Feed the Children: A Non-Profit for Ending Hunger


Kishore Annambhotla

Feed the Children is managed by a staff of six.

Kishore Annambhotla

At Feed the Children’s Bethlehem location, hours of work are poured into a common goal: to serve the community at large.

There, dozens of volunteers from Lehigh Valley and beyond come together to spend their mornings or evenings working hard in the warehouse. They pack hundreds of boxes full of canned vegetables, pasta, cereal, soap, sunscreen, shampoo, and more. The task is intense and laborious, but volunteers leave every session with smiles and a sense of accomplishment.

Despite the many operations and actions that go on at Feed the Children, a staff of only six people manages to handle the workload. This includes a volunteer engagement supervisor, shipping and receiving supervisor, a warehouse manager, and three forklift drivers. 

Beth Baier is the volunteer engagement supervisor and oversees the operations of the organization. She has spent her three-and-a-half years with Feed the Children helping out volunteers and running the major programs at the facility.

“I run the Teacher Store, which is for Title I school districts, and Box Brigade, which is for packing boxes for families,” Baier said. 

The Teacher Store is a recently-introduced program, created to assist teachers at Title I districts in supplying free materials for their classrooms.

“Normally, the teachers come in and ‘shop’ every Wednesday. Each teacher from a district can shop once a month. That opens them up to school supplies, books, binders, and sometimes electronics,” Baier said. “That runs August through May.
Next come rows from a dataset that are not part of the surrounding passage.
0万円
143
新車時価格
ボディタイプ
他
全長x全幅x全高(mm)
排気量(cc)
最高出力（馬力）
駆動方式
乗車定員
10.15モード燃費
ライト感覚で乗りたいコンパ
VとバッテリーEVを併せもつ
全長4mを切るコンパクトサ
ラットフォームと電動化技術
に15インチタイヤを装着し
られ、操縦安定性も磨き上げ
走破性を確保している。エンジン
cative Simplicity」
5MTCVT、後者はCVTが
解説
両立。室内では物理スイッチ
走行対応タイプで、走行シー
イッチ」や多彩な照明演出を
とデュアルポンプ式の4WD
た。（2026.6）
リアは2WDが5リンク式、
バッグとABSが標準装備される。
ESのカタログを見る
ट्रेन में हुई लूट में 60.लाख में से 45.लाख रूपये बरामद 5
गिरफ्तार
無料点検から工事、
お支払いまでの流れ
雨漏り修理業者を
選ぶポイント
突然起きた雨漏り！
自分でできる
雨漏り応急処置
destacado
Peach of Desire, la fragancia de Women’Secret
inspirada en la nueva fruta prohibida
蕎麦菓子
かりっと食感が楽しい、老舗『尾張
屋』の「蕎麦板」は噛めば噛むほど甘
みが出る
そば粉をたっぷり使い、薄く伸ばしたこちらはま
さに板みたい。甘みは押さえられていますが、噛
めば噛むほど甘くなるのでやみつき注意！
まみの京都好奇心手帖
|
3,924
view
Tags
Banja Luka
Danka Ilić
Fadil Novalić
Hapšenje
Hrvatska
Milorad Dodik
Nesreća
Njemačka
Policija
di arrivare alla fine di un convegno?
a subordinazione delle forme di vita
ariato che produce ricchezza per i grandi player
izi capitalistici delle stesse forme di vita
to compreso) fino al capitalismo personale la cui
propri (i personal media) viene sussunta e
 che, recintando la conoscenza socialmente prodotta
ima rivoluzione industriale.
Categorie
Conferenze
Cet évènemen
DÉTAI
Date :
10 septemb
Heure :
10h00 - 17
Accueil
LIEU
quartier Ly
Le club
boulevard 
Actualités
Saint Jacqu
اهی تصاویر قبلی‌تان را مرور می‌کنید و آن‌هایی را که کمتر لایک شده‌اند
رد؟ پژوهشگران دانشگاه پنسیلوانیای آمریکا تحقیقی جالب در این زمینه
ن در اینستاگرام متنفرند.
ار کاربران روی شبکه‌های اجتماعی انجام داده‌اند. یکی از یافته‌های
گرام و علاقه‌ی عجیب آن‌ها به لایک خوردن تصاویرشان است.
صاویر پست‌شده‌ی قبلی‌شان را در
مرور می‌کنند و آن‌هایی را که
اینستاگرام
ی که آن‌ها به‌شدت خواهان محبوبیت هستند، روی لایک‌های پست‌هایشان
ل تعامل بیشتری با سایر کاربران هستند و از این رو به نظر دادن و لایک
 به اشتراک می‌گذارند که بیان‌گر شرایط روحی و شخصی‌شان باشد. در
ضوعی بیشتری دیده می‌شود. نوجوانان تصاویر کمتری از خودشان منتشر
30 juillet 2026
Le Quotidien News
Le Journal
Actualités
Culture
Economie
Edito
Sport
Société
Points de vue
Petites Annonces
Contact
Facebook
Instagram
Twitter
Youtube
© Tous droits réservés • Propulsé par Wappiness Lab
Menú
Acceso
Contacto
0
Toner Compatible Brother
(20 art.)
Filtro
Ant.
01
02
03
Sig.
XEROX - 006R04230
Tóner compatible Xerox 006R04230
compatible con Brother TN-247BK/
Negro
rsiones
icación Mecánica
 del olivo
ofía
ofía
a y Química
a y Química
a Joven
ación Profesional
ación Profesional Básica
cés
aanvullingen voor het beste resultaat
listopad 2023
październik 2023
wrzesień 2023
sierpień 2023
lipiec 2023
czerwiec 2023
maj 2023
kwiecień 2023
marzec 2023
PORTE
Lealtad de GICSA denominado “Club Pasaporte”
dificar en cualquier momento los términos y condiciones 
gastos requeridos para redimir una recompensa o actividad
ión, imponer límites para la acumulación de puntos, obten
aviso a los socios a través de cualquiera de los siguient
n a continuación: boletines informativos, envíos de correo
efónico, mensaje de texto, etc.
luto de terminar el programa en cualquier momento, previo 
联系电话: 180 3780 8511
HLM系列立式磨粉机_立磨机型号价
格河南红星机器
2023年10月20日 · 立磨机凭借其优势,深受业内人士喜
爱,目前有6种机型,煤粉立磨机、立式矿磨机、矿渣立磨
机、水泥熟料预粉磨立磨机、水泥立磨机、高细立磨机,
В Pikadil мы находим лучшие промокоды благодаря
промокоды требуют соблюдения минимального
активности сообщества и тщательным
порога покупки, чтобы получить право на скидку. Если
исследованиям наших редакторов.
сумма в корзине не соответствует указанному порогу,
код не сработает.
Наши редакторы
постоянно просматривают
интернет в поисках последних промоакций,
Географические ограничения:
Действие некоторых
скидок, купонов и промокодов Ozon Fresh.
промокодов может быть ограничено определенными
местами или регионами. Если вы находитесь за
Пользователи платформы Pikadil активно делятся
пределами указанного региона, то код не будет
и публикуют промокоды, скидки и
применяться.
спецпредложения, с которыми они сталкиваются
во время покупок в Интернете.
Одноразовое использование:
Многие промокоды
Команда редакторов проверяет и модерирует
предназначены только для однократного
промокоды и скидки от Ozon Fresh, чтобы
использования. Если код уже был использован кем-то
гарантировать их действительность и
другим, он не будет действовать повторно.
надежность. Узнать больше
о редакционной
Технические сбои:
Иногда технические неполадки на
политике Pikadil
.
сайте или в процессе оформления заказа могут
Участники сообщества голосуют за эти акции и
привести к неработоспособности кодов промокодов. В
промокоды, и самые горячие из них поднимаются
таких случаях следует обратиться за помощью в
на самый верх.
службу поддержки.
There is no limit; we only kind of restrict general office supplies, such as rulers and calculators.”

Box Brigade meanwhile is the main activity for volunteers, in which they pack boxes of food, hygiene, and Avon beauty products to be distributed to families in need on the East Coast. Around one thousand boxes go out each month, with a lot of the supply being stored in case of a natural disaster.

As COVID-19 cases rose around mid-late November, Feed the Children was forced to modify its schedule. Fortunately, the pandemic did not affect its actions very much, and they are looking to revert back to normal operations as the situation improves.

“We’ve had to learn how to pivot. We had to figure out a way to do a contactless pickup for the teacher store program,” Baier said. “Turnouts for events are surprisingly good. A lot of our events fill up. Since we’re being more cautious, we don’t have as many events.”

One of the forklift drivers is Gilbert Grier, who goes by “G.” Grier’s work at Feed the Children takes him through the whole shipping and handling department. An average day sees him bouncing between the warehouse and office, taking materials to and from each place.

“An average day is just receiving the materials, whatever the donors donate,” Grier said. “Staples and Office Depot are our biggest donors. After we receive the supplies and put it in the system, Beth will request some stock from the warehouse to stock the store. I’m in the warehouse and office the whole day.”

Baier and Grier don’t have easy work, but they love their careers for the ability to help others and watch them positively collaborate.

“I love working with so many people,” Baier said. “I can work with kids who are 11 up to an 80-year-old on the same project. It’s so interesting how people who don’t even know each other come together to make so many boxes. It’s an awesome thing to see.”

Grier sees his job as an opportunity to serve the community and help others.

“My favorite part of the job is knowing that we are helping people when we ship out our materials,” Grier said “When we’re helping people in the community, that is everything to me. I just wish we could reach more people.”